Mecistocephalus nigriceps

Scientific classification
- Kingdom: Animalia
- Phylum: Arthropoda
- Subphylum: Myriapoda
- Class: Chilopoda
- Order: Geophilomorpha
- Family: Mecistocephalidae
- Genus: Mecistocephalus
- Species: M. nigriceps
- Binomial name: Mecistocephalus nigriceps Chamberlin, 1920

= Mecistocephalus nigriceps =

- Genus: Mecistocephalus
- Species: nigriceps
- Authority: Chamberlin, 1920

Species of centipede

Mecistocephalus nigriceps is a species of soil centipede in the family Mecistocephalidae. This centipede is found in Fiji and Solomon Islands. This species features 49 pairs of legs and can reach 45 mm in length.

== Discovery ==
This species was first described in 1920 by the American myriapodologist Ralph Vary Chamberlin. He based the original description of this species on a holotype and 17 paratypes found by the American zoologist William M. Mann. The holotype was found in the district of Nadarivatu in Fiji, whereas the paratypes were found at this type locality as well as many other sites. The holotype and paratypes are deposited in the Museum of Comparative Zoology at Harvard University.

==Description==
This species features 49 leg pairs and can reach 45 mm in length. The dorsal surface of the body is mostly brownish with darker bands at the posterior border of a typical tergite. The head, antennae, forcipules, and anterior tergites are generally black. The head is 1.88 times as long as wide. The head is widest at the anterior margin and narrows toward a truncated posterior end. A frontal line is evident on the dorsal surface of the head. The posterior margins of the side pieces of the labrum are smooth. The mandible features nine lamellae with teeth all the way to the base, where the teeth are smaller than at the distal end. The first lamella features only five teeth.

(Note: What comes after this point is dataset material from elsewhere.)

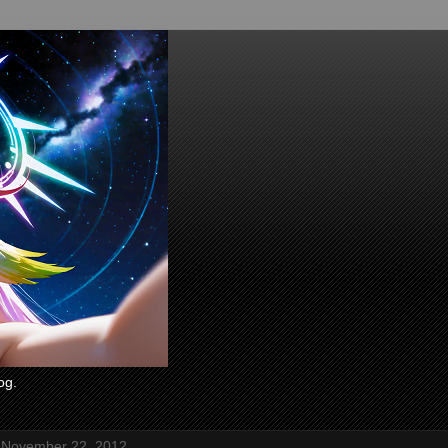
og.
 November 22, 2012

The first article of the forcipule features not only a distal tooth that is long, stout, blunt, and black, but also a proximal tooth that is smaller. The second and third articles of the forcipule feature nodules or teeth that are blunt, rounded, and black. The base of the ultimate article features a tooth that is shaped like a small cone. The ventral surface features a deep longitudinal groove in the middle of the posterior two-thirds of each sternite. This groove forks into two faint branches. The telson features distinct anal pores.

==Distribution==
This centipede is found not only in Fiji but also Solomon Islands. In Fiji, this species has been recorded not only at the type locality (Nadarivatu) but also elsewhere, including Lakeba Lau, Labasa, Somosomo, Lomati, Nansori, Waiyanitu, Vanua Ava, Vunisia, Suva, Turuca, Nasago, Kabasa Lau, Nadala, Nasoqo, and Lasema. In Solomon Islands, this species has been recorded in Auki, Pamua, and Fulakora, and the Nggela Islands.